Dabei sind „Pay Lay Ale“ nicht die einzigen Worte, die Joseph Smith der Sprache Adams zugehörig erklärte. Zunächst hatte er 1830 bei seiner Überarbeitung von Genesis in der Bibel einen Vers ergänzt, wonach Adam Tagebuch geführt und seine Kinder lesen und schreiben gelehrt habe (Mose 6:5-6).  Auch das ist historisch gesehen nicht haltbar, wo man doch sehr schön verfolgen kann, wann und wie sich das Schrifttum tatsächlich entwickelt hat. Aber wie dem auch sei, zwei Jahre später produzierte er dann die ersten adamitischen Wörter „Adam ondi Ahman“ (LuB 78:15). Dabei glaubte er wohl auch, dass in der englischen Sprache noch Überbleibsel vom Adamitischen zu finden sind, denn die Söhne Gottes sollten angeblich „Sons Ahman“ und Engel „Ahman Angls-men“ genannt worden sein. Außerdem sollen diverse Mitglieder unter dem Einfluss der Gabe der Zungen in adamitisch gesprochen oder gesungen haben, darunter Brigham Young und Ann Whitney.

Interessanter Weise finden sich die sechs angeblich adamitischen Zeichen auch im von Joseph Smith produzierten ägyptischen Alphabet wieder:

 
(Die Zeichen, die gemäß Joseph Smith bereits Adam genutzt hat)

Und hier kommt dann das Freimaurertum ins Spiel.
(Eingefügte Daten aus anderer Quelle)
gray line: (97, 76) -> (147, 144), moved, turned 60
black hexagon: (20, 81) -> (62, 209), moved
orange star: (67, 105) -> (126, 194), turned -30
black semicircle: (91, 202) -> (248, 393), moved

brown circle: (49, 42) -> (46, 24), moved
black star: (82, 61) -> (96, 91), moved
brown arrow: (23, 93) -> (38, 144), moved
Denn Joseph Smith glaubte, Adam habe einen Freimaurer-Code genutzt, der später das Ägyptische inspiriert habe. Daher finden sich dort auch Freimaurer-Zeichen wieder, das so genannte „Royal Arch“-Code. Man sieht sehr schön daran, welche Denkweise Joseph hatte und wie er aus allen Quellen Ideen zog und kombinierte.

Übrigens wurden diverse Änderungen an der Begabungs-Zeremonie auch 1845, 1877, 1883, 1893, 1919-27, in den 1960er Jahren sowie nach 1990 vollzogen. Hierzu gehörten unter anderem:

1. Racheschwur für die Ermordung Joseph Smiths wurde in den 1920ern entfernt.
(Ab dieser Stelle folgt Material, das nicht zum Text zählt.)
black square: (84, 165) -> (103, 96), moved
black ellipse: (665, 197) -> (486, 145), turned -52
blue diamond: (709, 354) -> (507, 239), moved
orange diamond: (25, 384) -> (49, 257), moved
2. Zweite Salbung nur noch für wenige ausgewählte Mitglieder.

3. Keine erneute Taufe mehr für lebende Mitglieder im Tempel ab 1905.
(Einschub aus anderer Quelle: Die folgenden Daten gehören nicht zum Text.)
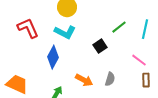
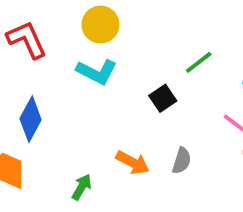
red L-shape: (28, 28) -> (27, 40), moved
blue diamond: (53, 57) -> (31, 119), moved

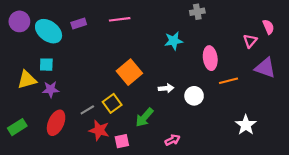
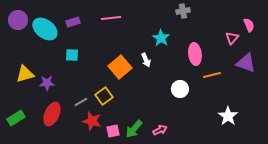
cyan star: (174, 41) -> (161, 38), turned -30
cyan square: (46, 65) -> (72, 55), moved
white arrow: (166, 88) -> (146, 60), moved, turned 72
green arrow: (144, 117) -> (134, 129), moved

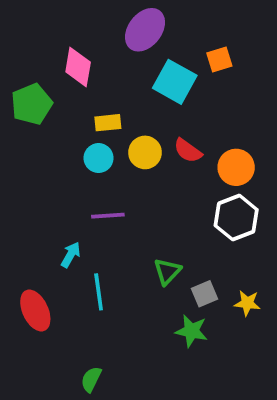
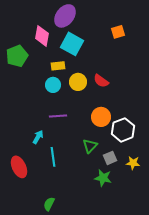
purple ellipse: (145, 30) -> (65, 16), moved
cyan square: (175, 82) -> (72, 44), moved
orange circle: (236, 167) -> (101, 117), moved
white hexagon: (236, 218) -> (123, 130), moved

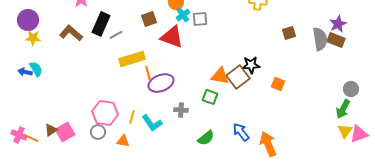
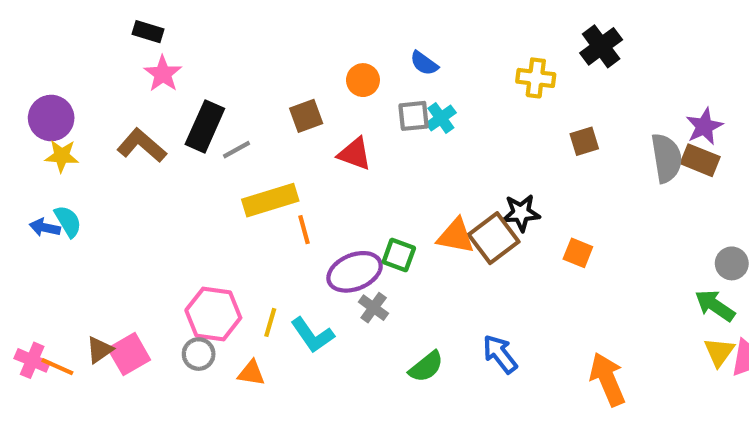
cyan cross: (183, 15) -> (441, 118), moved
brown square: (289, 33) -> (584, 141), moved
red triangle: (172, 37) -> (355, 154), size x0.7
purple ellipse: (161, 83) -> (355, 272), moved
green square: (210, 97) -> (399, 255), moved
green arrow: (343, 109) -> (715, 306), turned 96
gray cross: (181, 110) -> (374, 308), turned 32
orange arrow: (268, 144) -> (607, 379), moved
4. Keine Taufen zur Gesundung im Tempel mehr ab ca. 1895.

5. Keine vollständigen Waschungen mehr.

6. Tempelbegabung für Verstorbene erst ab 1877.

7. Siegelung von Schwarzen als Dienstmägde Josephs in alle Ewigkeit (1894 durchgeführt, 1895 widerrufen und 1902 erneut bestätigt).

8. Keine Adoptionen an Profeten mehr.

9. Kein Kuss mehr nach der stellvertretenden Siegelung ab 1927!!!

10. Diverse Änderungen der Garments sowie Qualifikationen für Tempelscheine.

Und es gibt auch Hinweise darauf, dass hinter den 1990er Änderungen noch andere Vorkommnisse standen, siehe http://www.utlm.org/newsletters/no80.htm 

Egal, wie man zur Sprache Adams steht, alles in allem Grund genug, die Worte „Pay Lay Ale“ besser aus der Begabungszeremonie wegzulassen. Sonst könnten Mitglieder noch auf die Idee kommen, das sei alles zu abgefahren, um wahr zu sein.